Innogy and ABP seal the deal for Triton Knoll Grimsby base
The base, the location - midway down the eastern quay - and the key players: Julian Garnsey, top, with Simon Bird.
By Grimsby Telegraph | Posted: 4 Apr 2019
Energy giant Innogy has sealed the deal to base its latest offshore wind farm in Grimsby.
The company behind the huge Triton Knoll project, has signed a lease with Associated British Ports for four acres of land at Royal Dock.
Anticipated since the project was consented, and with indicative plans unveiled at Grimsby Renewables Partnership’s 2019 conference in February, the agreement signals an early summer build of a long-term operations base, with more than 70 direct jobs to be created.

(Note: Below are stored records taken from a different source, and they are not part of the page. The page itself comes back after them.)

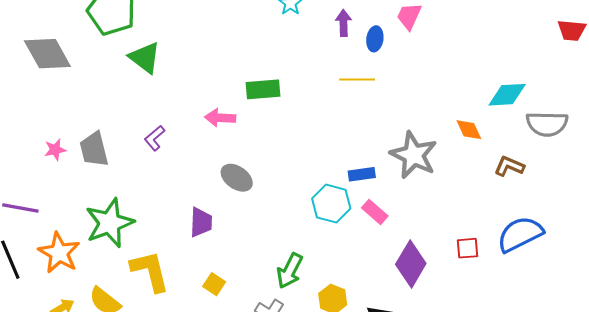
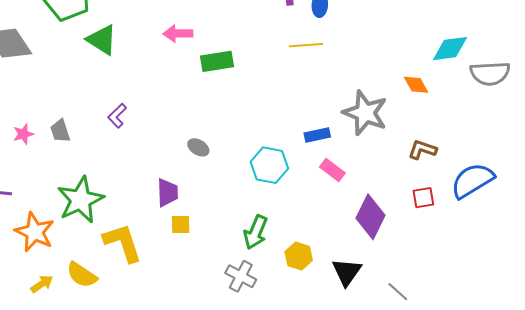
pink arrow: (220, 118) -> (178, 34), moved
gray trapezoid: (94, 149) -> (60, 131), size x0.7
brown L-shape: (509, 166) -> (422, 150), moved
gray ellipse: (237, 178) -> (198, 147), size x0.7
cyan hexagon: (331, 204) -> (269, 165), moved
yellow square: (214, 284) -> (181, 224), moved, turned -30

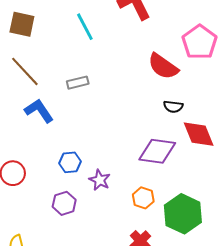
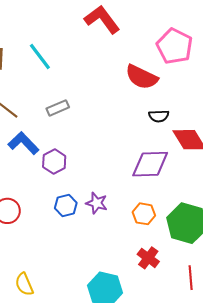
cyan line: (85, 27) -> (40, 57), moved
blue hexagon: (70, 162) -> (66, 205), moved
purple hexagon: (64, 203) -> (54, 161), moved

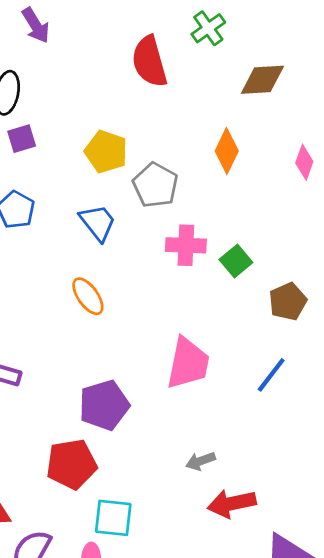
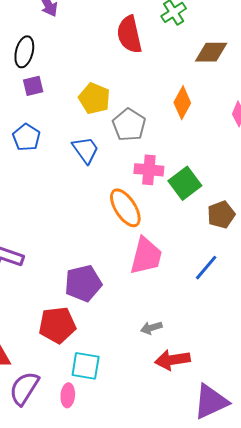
green square: (236, 261) -> (185, 183), size x1.4
orange ellipse: (88, 296) -> (125, 208), moved, size x1.4

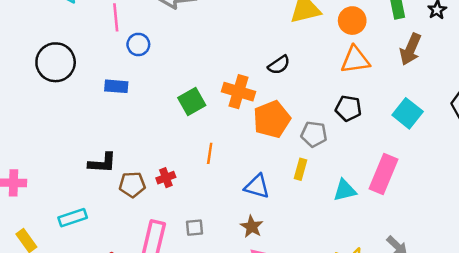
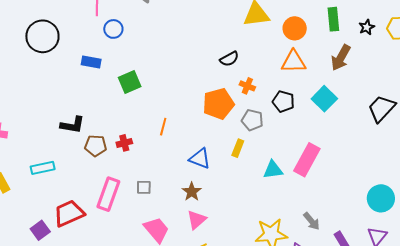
orange cross: (239, 92) -> (247, 86), moved, size x0.6
green square: (192, 101) -> (130, 82), moved
cyan square: (408, 113) -> (324, 99), moved

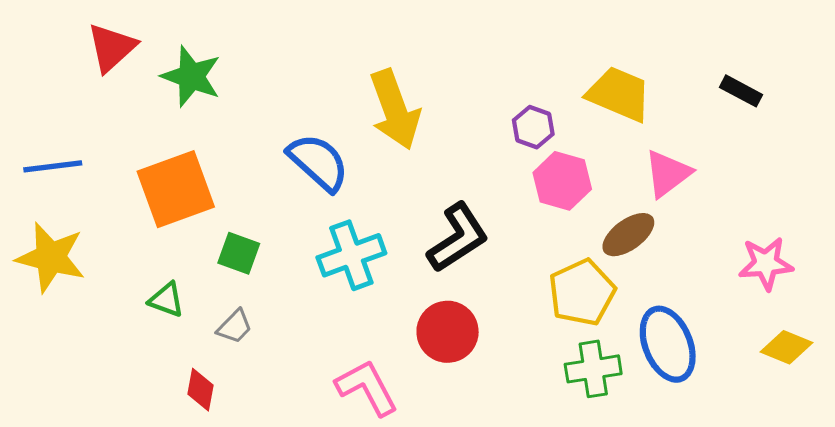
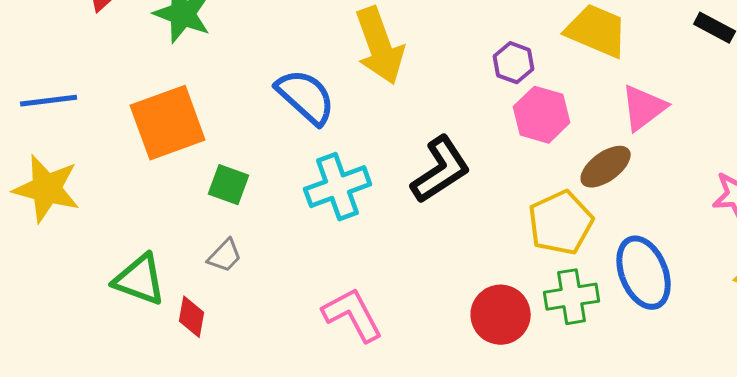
green triangle: (166, 300) -> (140, 280), moved, size x1.5
red circle: (448, 332) -> (501, 315), moved

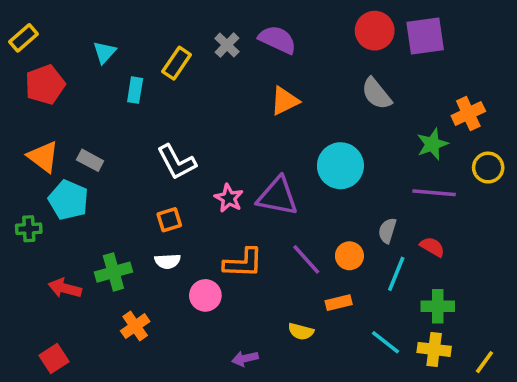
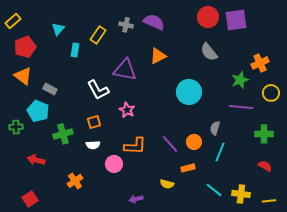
gray cross: (227, 45) -> (126, 25), turned -32
orange triangle: (43, 157) -> (23, 76), moved
purple triangle: (277, 196) -> (125, 70), moved
red semicircle: (432, 247) -> (265, 166), moved
green cross: (113, 272) -> (63, 134), moved
green cross: (438, 306) -> (264, 134), moved
yellow line: (485, 362) -> (269, 201), turned 48

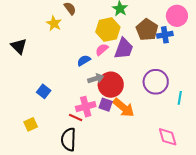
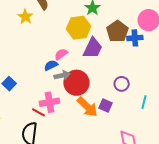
pink semicircle: (102, 50) -> (61, 54), moved
blue semicircle: (84, 61) -> (51, 65), moved
purple circle: (156, 82) -> (122, 84), size x0.6
purple square: (106, 105) -> (105, 106), moved

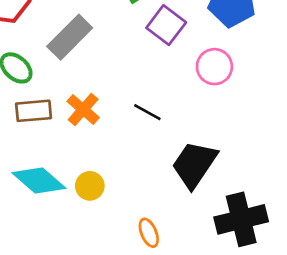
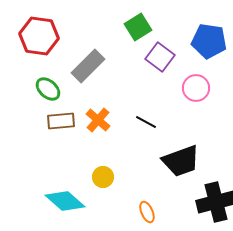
black trapezoid: (194, 164) -> (181, 161), turned -144
cyan diamond: (39, 180) -> (65, 201), moved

Triton Knoll is an 857MW offshore wind farm to be built off the Lincolnshire coast, featuring 90 of the world’s most powerful turbines, two substations and more than 100km of cabling.
Once built it will provide electricity to power more than 800,000 homes and is a part of the path to 8GW of installed capacity set out for the town in the coming years.
Julian Garnsey, Innogy’s project director for Triton Knoll, said: “We are very pleased to be establishing our long term home in what could be considered to be the hub of the offshore wind industry.
The selected MHI Vestas 9.5MW turbine, above, and exactly where Triton Knoll is located, below.
“The recent Sector Deal sets out the huge potential of offshore wind to create up to 27,000 high skilled jobs in UK coastal communities. Continued commitment to new and expanding facilities such as ours with ABP, means we can deliver even greater investment into coastal communities and businesses, where jobs and economic regeneration are most needed.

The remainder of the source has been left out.